(Transcribed page contents)

- - - -

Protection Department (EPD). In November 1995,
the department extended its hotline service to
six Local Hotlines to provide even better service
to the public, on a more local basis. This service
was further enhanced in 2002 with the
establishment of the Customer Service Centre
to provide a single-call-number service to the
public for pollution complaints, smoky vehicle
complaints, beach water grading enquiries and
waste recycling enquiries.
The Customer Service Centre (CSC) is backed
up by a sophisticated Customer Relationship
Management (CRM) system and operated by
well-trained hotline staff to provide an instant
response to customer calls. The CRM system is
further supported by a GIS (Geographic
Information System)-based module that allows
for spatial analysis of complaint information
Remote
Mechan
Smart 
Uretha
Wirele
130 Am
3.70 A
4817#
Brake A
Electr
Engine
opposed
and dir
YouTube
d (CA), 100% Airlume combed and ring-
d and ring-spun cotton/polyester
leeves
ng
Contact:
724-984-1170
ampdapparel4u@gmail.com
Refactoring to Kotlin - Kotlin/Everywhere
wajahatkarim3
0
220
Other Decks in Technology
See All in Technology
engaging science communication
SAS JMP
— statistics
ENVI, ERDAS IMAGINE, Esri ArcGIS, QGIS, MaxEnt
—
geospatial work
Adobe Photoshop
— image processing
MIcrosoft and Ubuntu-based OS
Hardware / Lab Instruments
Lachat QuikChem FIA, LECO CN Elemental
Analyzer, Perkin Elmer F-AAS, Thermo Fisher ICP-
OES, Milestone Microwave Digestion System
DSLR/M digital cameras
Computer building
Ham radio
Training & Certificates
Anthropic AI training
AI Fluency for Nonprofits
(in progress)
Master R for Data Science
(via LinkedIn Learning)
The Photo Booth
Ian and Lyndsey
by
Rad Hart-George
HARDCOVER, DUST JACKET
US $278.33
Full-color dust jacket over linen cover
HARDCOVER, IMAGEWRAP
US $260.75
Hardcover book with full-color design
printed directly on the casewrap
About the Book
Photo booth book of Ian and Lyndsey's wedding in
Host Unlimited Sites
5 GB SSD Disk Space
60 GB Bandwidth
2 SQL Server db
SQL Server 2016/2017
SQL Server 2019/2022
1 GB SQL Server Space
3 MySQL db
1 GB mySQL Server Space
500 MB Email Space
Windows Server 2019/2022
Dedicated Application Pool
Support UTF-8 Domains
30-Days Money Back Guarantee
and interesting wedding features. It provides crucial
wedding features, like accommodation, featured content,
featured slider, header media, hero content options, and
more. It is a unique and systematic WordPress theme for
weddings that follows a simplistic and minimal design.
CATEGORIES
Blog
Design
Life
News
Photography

- - - -

## Your instructions
What you write must match the records above line for line.

## Answer to this task
Protection Department (EPD). In November 1995,
the department extended its hotline service to
six Local Hotlines to provide even better service
to the public, on a more local basis. This service
was further enhanced in 2002 with the
establishment of the Customer Service Centre
to provide a single-call-number service to the
public for pollution complaints, smoky vehicle
complaints, beach water grading enquiries and
waste recycling enquiries.
The Customer Service Centre (CSC) is backed
up by a sophisticated Customer Relationship
Management (CRM) system and operated by
well-trained hotline staff to provide an instant
response to customer calls. The CRM system is
further supported by a GIS (Geographic
Information System)-based module that allows
for spatial analysis of complaint information
Remote
Mechan
Smart 
Uretha
Wirele
130 Am
3.70 A
4817#
Brake A
Electr
Engine
opposed
and dir
YouTube
d (CA), 100% Airlume combed and ring-
d and ring-spun cotton/polyester
leeves
ng
Contact:
724-984-1170
ampdapparel4u@gmail.com
Refactoring to Kotlin - Kotlin/Everywhere
wajahatkarim3
0
220
Other Decks in Technology
See All in Technology
engaging science communication
SAS JMP
— statistics
ENVI, ERDAS IMAGINE, Esri ArcGIS, QGIS, MaxEnt
—
geospatial work
Adobe Photoshop
— image processing
MIcrosoft and Ubuntu-based OS
Hardware / Lab Instruments
Lachat QuikChem FIA, LECO CN Elemental
Analyzer, Perkin Elmer F-AAS, Thermo Fisher ICP-
OES, Milestone Microwave Digestion System
DSLR/M digital cameras
Computer building
Ham radio
Training & Certificates
Anthropic AI training
AI Fluency for Nonprofits
(in progress)
Master R for Data Science
(via LinkedIn Learning)
The Photo Booth
Ian and Lyndsey
by
Rad Hart-George
HARDCOVER, DUST JACKET
US $278.33
Full-color dust jacket over linen cover
HARDCOVER, IMAGEWRAP
US $260.75
Hardcover book with full-color design
printed directly on the casewrap
About the Book
Photo booth book of Ian and Lyndsey's wedding in
Host Unlimited Sites
5 GB SSD Disk Space
60 GB Bandwidth
2 SQL Server db
SQL Server 2016/2017
SQL Server 2019/2022
1 GB SQL Server Space
3 MySQL db
1 GB mySQL Server Space
500 MB Email Space
Windows Server 2019/2022
Dedicated Application Pool
Support UTF-8 Domains
30-Days Money Back Guarantee
and interesting wedding features. It provides crucial
wedding features, like accommodation, featured content,
featured slider, header media, hero content options, and
more. It is a unique and systematic WordPress theme for
weddings that follows a simplistic and minimal design.
CATEGORIES
Blog
Design
Life
News
Photography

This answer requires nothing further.